Barbara Daggett me señaló con la mirada.
—Es detective privada. Quiero que toda la información se le comunique a ella. ¿Tengo que firmar para eso alguna autorización especial?
—Pues no lo sé. Quizás haya algún trámite, pero lo desconozco. Lo consultaré y la llamaré más tarde si quiere.
Barbara deslizó una tarjeta comercial bajo el sujetapapeles y devolvió el cartapacio al empleado.
—De acuerdo.
El empleado la miró a los ojos por vez primera y advertí que reaccionaba ante la rareza que producía el que fuesen de color distinto. Barbara se apartó de él y se encaminó hacia la salida. El empleado la siguió con la mirada. La puerta se cerró.
Le di la mano.
—Señor Ingraham, soy Kinsey Millhone.
Sonrió por vez primera.
—Ah, sí. Kelly Borden me habló de usted. Mucho gusto en conocerla.
Kelly Borden era un empleado del depósito al que había conocido en el curso de una investigación criminal que había llevado a cabo en agosto.
—Lo mismo digo —repliqué—. ¿Qué le pasó al paciente?
—No es mucho lo que puedo decirle. Lo trajeron a eso las siete, que es cuando empieza mi turno.
—¿Sabe cuánto tiempo llevaba muerto?
—No lo sé con seguridad, pero no pudo ser mucho. No estaba hinchado ni presentaba síntomas de descomposición. Por mi experiencia con ahogados, yo diría que entró en el agua a última hora de la noche. No lo tome al pie de la letra. El reloj que llevaba se había parado a las dos y treinta y siete minutos, pero a lo mejor estaba estropeado. Es un reloj muy ordinario y parece que ha recibido muchos golpes. Está en el sobre con sus demás efectos personales. En fin, no sé nada más. Yo soy aquí el último mono. Y al doctor Yee no le gusta que hablemos con la gente de estas cosas.
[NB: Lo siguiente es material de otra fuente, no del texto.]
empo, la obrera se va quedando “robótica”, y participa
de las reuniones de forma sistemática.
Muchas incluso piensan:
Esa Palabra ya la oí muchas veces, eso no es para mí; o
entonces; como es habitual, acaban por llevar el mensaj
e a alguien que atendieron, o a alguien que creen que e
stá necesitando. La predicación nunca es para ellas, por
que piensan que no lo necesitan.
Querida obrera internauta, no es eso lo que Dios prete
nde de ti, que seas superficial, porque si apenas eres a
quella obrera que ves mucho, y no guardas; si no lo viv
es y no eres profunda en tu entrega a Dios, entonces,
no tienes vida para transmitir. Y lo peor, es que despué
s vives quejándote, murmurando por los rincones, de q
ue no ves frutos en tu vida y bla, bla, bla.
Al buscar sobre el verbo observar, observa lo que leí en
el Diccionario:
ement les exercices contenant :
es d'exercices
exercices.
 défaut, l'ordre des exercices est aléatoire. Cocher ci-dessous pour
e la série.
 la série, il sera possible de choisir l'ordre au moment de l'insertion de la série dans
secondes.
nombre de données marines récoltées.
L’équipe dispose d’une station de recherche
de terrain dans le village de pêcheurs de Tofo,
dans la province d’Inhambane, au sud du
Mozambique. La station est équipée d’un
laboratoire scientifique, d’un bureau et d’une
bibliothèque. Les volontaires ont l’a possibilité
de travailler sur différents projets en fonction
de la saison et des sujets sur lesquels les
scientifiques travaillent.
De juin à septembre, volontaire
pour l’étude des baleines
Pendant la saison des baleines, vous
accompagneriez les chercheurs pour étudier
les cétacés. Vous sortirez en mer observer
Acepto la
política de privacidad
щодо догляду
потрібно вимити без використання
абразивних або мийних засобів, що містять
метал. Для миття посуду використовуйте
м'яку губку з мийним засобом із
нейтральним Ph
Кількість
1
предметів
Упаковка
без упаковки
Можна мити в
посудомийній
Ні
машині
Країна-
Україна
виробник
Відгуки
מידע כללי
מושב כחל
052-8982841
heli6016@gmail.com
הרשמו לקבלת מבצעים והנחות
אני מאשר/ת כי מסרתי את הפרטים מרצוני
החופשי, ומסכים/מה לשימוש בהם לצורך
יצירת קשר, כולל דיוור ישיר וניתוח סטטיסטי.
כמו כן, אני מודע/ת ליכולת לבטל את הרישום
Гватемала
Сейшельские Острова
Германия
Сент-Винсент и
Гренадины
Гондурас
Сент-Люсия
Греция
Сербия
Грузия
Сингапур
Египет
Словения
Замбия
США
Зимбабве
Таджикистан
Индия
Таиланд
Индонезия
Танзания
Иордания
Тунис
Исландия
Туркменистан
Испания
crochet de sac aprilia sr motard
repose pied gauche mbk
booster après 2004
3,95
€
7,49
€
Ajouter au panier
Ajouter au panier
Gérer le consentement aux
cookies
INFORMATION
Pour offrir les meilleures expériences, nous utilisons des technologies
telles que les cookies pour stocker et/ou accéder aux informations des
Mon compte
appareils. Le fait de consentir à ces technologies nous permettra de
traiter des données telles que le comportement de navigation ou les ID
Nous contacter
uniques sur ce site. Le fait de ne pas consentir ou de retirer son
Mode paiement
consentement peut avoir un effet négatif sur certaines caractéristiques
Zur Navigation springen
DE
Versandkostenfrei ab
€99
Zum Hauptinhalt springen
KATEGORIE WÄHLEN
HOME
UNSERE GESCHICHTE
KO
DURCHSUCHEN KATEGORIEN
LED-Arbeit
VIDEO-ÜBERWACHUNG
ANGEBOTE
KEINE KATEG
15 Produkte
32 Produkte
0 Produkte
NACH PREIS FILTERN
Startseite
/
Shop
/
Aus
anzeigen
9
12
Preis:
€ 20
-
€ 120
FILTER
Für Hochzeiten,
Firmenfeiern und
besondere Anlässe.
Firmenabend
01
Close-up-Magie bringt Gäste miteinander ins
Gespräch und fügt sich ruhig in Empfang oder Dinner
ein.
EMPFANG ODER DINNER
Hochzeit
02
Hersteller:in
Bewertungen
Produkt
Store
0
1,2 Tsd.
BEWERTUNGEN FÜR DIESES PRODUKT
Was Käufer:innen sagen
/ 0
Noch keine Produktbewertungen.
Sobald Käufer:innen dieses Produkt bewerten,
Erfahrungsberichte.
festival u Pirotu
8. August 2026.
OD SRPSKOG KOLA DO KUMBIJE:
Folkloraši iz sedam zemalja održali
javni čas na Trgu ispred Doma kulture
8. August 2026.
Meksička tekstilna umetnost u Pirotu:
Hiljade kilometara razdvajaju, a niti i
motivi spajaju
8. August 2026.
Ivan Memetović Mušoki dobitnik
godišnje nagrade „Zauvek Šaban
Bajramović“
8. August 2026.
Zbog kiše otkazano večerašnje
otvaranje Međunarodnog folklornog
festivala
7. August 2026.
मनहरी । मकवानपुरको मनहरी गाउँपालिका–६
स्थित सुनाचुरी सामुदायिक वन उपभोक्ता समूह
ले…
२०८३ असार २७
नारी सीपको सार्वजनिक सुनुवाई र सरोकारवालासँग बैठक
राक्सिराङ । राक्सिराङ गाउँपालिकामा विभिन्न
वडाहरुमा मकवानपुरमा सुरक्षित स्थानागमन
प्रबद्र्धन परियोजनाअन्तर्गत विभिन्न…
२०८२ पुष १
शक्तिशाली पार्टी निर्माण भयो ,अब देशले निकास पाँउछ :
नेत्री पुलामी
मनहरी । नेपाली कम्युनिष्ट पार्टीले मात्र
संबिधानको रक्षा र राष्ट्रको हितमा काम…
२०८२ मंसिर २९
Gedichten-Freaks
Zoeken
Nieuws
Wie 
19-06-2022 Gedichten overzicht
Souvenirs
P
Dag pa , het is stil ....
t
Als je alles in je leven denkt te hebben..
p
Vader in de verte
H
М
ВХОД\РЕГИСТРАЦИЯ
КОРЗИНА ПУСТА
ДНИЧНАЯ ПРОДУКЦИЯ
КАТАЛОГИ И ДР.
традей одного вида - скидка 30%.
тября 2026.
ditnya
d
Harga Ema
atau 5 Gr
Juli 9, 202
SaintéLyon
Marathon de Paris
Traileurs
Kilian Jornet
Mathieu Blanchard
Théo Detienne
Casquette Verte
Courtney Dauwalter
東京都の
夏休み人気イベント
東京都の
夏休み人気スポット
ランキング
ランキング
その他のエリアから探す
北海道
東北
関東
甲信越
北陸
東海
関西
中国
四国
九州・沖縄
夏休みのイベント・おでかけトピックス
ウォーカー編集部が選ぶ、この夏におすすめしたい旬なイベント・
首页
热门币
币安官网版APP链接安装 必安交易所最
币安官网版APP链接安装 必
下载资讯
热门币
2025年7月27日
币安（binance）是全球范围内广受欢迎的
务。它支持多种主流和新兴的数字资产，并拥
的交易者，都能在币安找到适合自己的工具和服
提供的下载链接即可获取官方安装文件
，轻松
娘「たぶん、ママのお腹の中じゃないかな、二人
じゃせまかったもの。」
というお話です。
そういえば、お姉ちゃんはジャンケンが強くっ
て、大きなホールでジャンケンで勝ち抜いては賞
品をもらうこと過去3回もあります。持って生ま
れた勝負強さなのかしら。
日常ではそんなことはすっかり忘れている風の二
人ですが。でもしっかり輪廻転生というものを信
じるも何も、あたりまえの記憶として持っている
—No se preocupe, no diré ni una palabra. Le pregunto por motivos exclusivamente profesionales. ¿Qué me dice de su ropa? ¿Cómo iba vestido?
—Chaqueta, pantalón, camisa.
—¿Zapatos y calcetines?
—Zapatos sí. No llevaba calcetines, ni billetera, ni nada que se le pareciese.
—¿Alguna herida?
—Yo no he visto ninguna.
Como no se me ocurría nada más por el momento, le di las gracias y añadí que estaríamos en contacto.
Salí en busca de Barbara Daggett. Si iba a trabajar para ella, teníamos que formalizar la operación.